El corazón es el punto donde el hombre se encuentra con Dios, y tiene en el corazón de Jesús su máxima expresión. Si la cultivo, la fe me asegura que Cristo habita en mi corazón. Me maravilla saber que mi corazón tiene ojos para ver al que no se puede ver, al Invisible, a Dios. “No se ve bien sino con el corazón. Lo esencial es invisible a los ojos.” Saco tiempo para descubrir esa maravilla que son los ojos del corazón.

Orante admirable es quien se pasa el tiempo repitiendo “Oh Dios, crea en mí un corazón puro” (Salmo 50,12), y así alimenta la obra del corazón, el sentimiento de relación de inmediatez de amor con el Amado.

El corazón es lo más entrañable del Creador y la criatura. Por eso, cuando pongo corazón en lo que hago, participo de la condición divina.

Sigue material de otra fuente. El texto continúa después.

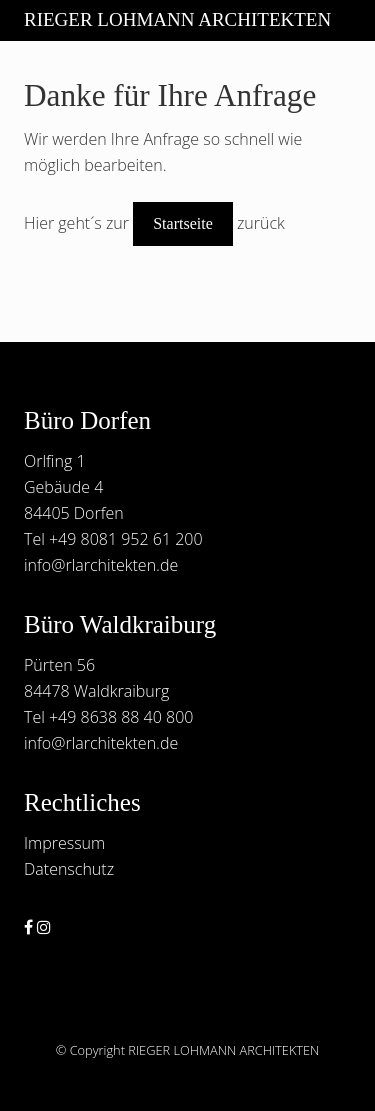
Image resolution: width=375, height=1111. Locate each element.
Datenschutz (69, 869)
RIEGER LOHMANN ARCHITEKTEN (177, 19)
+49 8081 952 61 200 (126, 539)
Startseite (183, 223)
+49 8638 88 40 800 (121, 717)
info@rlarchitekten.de (101, 565)
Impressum (64, 843)
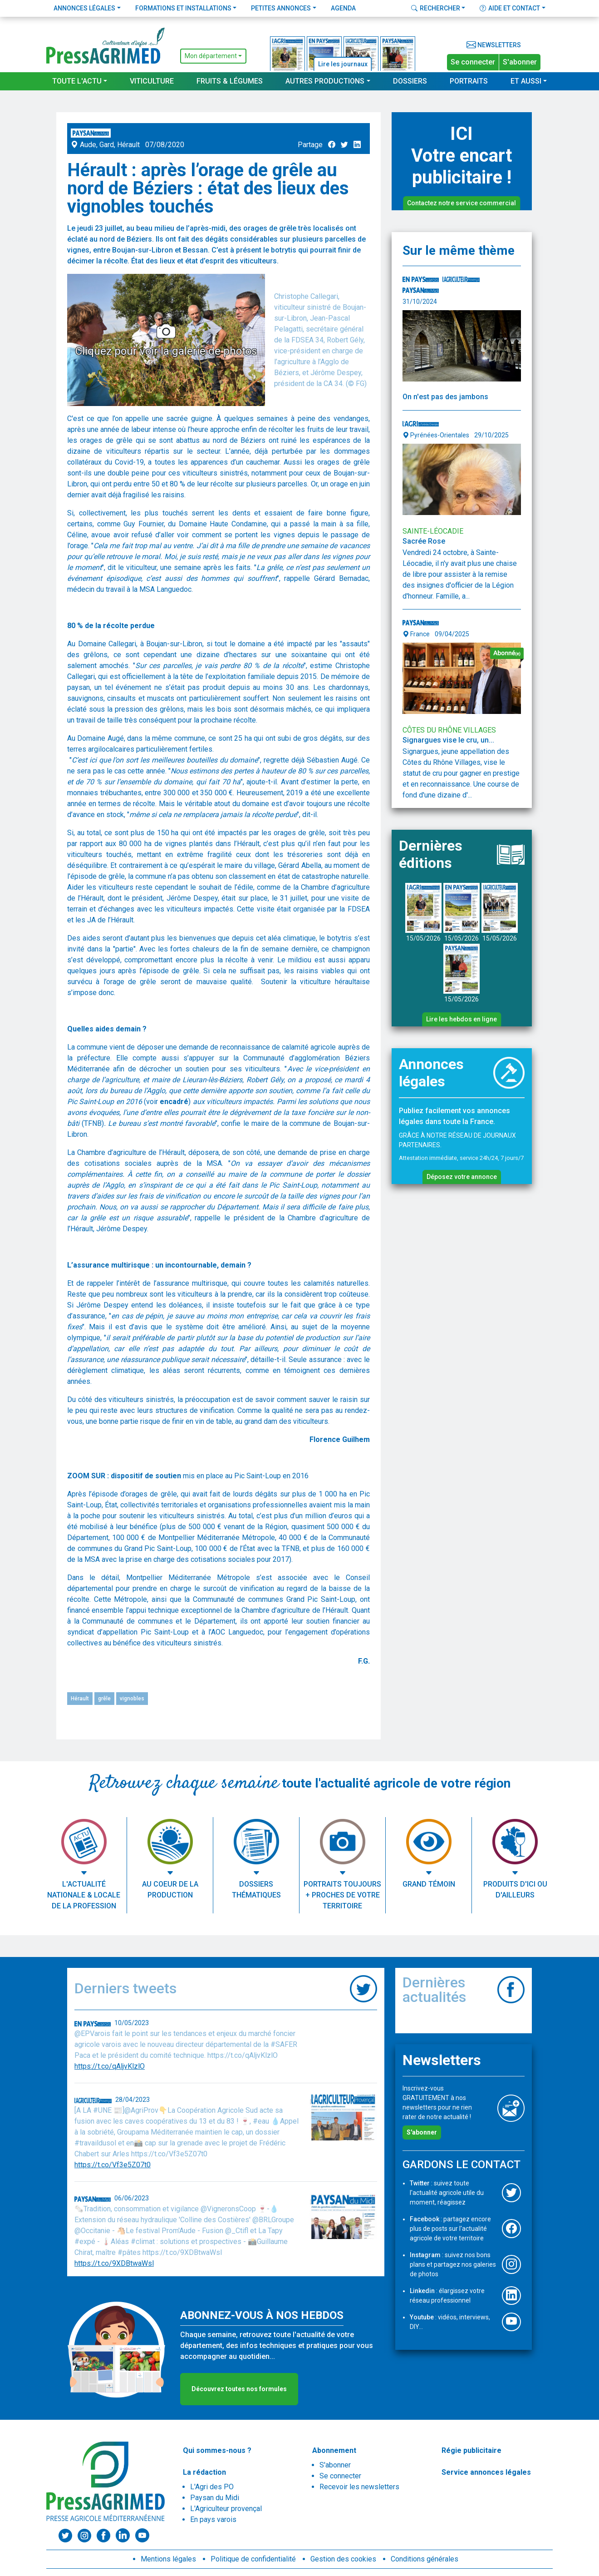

Mi corazón determina la calidad de mi oración.

Si la mirada de los ojos de mi corazón se cruza de repente con la mirada de los ojos del corazón de Jesús, me moriría de felicidad.

La fiesta del Corazón de Jesús es la fiesta de todo corazón, incluido el de la piedra. Cuanto más corazón pongo en lo que soy y hago, más participo de la condición divina.